L’événement, intitulé « Journée de Semmama… Résister à la désertification culturelle », a réuni poésie, chant et documentaire autour du parcours d’Adnen Helali, acteur de la société civile tunisienne à l’origine du projet de développement local du Jebel Semmama, comme le rapporte la TAP. Selon lui, la protection des parcours pastoraux passerait par le renforcement de la conscience environnementale et la préservation des savoirs traditionnels ; une approche qui, aussi légitime soit-elle, interroge sur sa capacité réelle à enrayer un phénomène dont l’ampleur dépasse largement le registre culturel.
Le programme a ainsi mêlé la présentation du recueil « Le vent garde nos traces », la projection du film « If the Rangelands Could Speak » de Lizzy Gable, et une œuvre d’artisanat collaborative. Une initiative baptisée « Green IYRP », lancée par le Centre culturel des arts et métiers de Jebel Semmama à Sbeïtla (Kasserine), propose par ailleurs de substituer au plastique des matériaux naturels comme le cuir, l’argile ou les fibres d’alfa. Elle revendique le soutien de 102 pays et 427 organisations ; un chiffre qui, s’il traduit un écho international, ne dit rien de sa traduction concrète sur le terrain, ajoute la même source.
Quid de l’objectif de neutralité de dégradation des terres ?

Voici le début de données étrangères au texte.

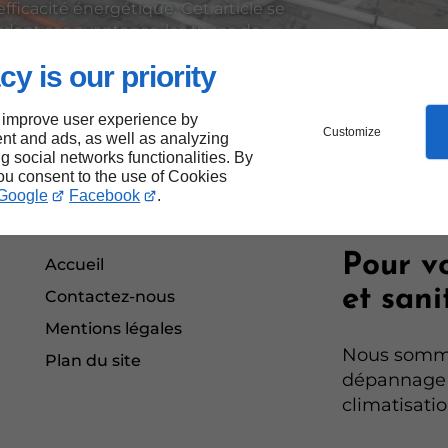
efficacité énergétique. Cet article se
rdant ses avantages, les types de
 ainsi que des conseils pratiques pour
cy is our priority
 improve user experience by
Customize
nt and ads, as well as analyzing
ng social networks functionalities. By
you consent to the use of Cookies
Google
Facebook
.
Pour v
Accueil
et sani
Contactez-nous
Mentions légales
Nous sommes
Plan du site
dépannage 
climatisatio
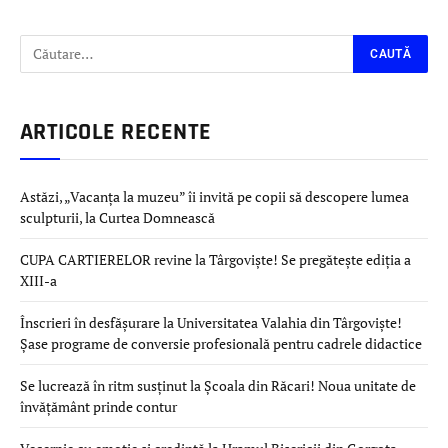
ARTICOLE RECENTE
Astăzi, „Vacanța la muzeu” îi invită pe copii să descopere lumea
sculpturii, la Curtea Domnească
CUPA CARTIERELOR revine la Târgoviște! Se pregătește ediția a
XIII-a
Înscrieri în desfășurare la Universitatea Valahia din Târgoviște!
Șase programe de conversie profesională pentru cadrele didactice
Se lucrează în ritm susținut la Școala din Răcari! Noua unitate de
învățământ prinde contur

Car le constat dressé par le ministère de l’Environnement lui-même est sans appel : près de 80 % du territoire national est soumis à des conditions d’aridité, exposant le pays à une vulnérabilité accrue face au changement climatique. Face à cela, la Tunisie s’est fixé l’objectif d’atteindre la neutralité en matière de dégradation des terres d’ici 2030, avec une cible de restauration portant sur 2,2 millions d’hectares, un chantier colossal, dont l’échéance approche à grands pas sans que l’ampleur des moyens mobilisés soit précisée.
La Tunisie a pourtant ratifié la CNULCD dès les années 1990 et adopté un Plan d’action national dès 1998. Près de trois décennies plus tard, l’écart entre les engagements pris et les résultats tangibles sur un territoire aux quatre cinquièmes aride continue de poser question.